Alexanders - a herb dating back to Roman times
Alexanders is in full flower along roadside verges at the moment and its presence links us across space and time to the Mediterranean and events that unfolded over 2,000 years ago.
Sixty years before Christ (BC), Britain and Ireland were outposts at the edge of the civilised world, that is, the world known to the Roman Empire. While Britain was familiar to traders as a source of tin, some early historians of the classical world wondered if such a place existed at all.
In late summer of 55 BC Julius Caesar dispatched a single warship to scout the south coast of England and to gather intelligence in preparation for the invasion planned for the spring of 54 BC. The Roman army's landing at Kent that year was to be followed by a long series of landings over several years before the 'barbarian' Britons were finally subdued.
One of the many consequences of the waves of invasions by Roman forces was that their military chefs and cooks brought with them pot plants for use in their kitchens. Alexanders, the so-called 'pot herb of Alexandria', was one of these food plants and was one of the species they introduced to Britain from their Mediterranean homelands.
All parts of the plant were eaten either raw, boiled or deep fried and were used much as we use Parsley, Celery, Asparagus and Angelica nowadays. The hard black seeds were used like black pepper and the roots were cooked like roasted Parsnips.
Roman kitchen throw-outs managed to survive on waste ground. Over time the plants became naturalised and spread throughout Britain. Being from the Mediterranean, the plant originally named after Alexander the Great thrived best in frost-free coastal areas in the milder south of the country.

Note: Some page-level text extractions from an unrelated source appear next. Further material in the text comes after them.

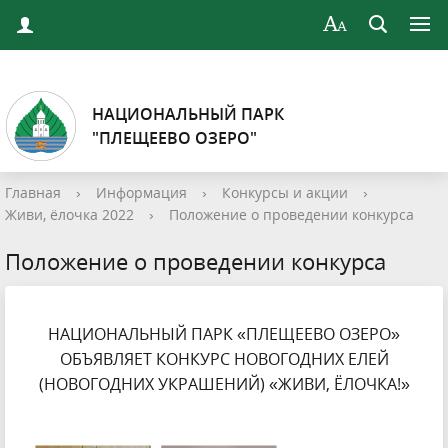
НАЦИОНАЛЬНЫЙ ПАРК
"ПЛЕЩЕЕВО ОЗЕРО"
Главная
›
Информация
›
Конкурсы и акции
›
Живи, ёлочка 2022
›
Положение о проведении конкурса
Положение о проведении конкурса
НАЦИОНАЛЬНЫЙ ПАРК «ПЛЕЩЕЕВО ОЗЕРО»
ОБЪЯВЛЯЕТ КОНКУРС НОВОГОДНИХ ЕЛЕЙ
(НОВОГОДНИХ УКРАШЕНИЙ) «ЖИВИ, ЁЛОЧКА!»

Alexanders fell into disuse as a culinary herb with the passage of time, changing fashions in cookery, advances in kitchen gardening and plant breeding, and the availability of better-tasting plants.
When and how the alien Mediterranean plant colonised Ireland is unknown. Here, the plant's distribution mirrors the situation in Britain: it is most common in coastal areas along the southern and eastern shores. That said, it is well-established in many inland areas and there is no satisfactory explanation as to how it thrives in areas prone to sharp frosts.
Alexanders grows more than knee-high, smells strongly of celery, has shiny, dark green leaves and greenish-yellow flowers arranged in umbels that should continue to bloom until early June.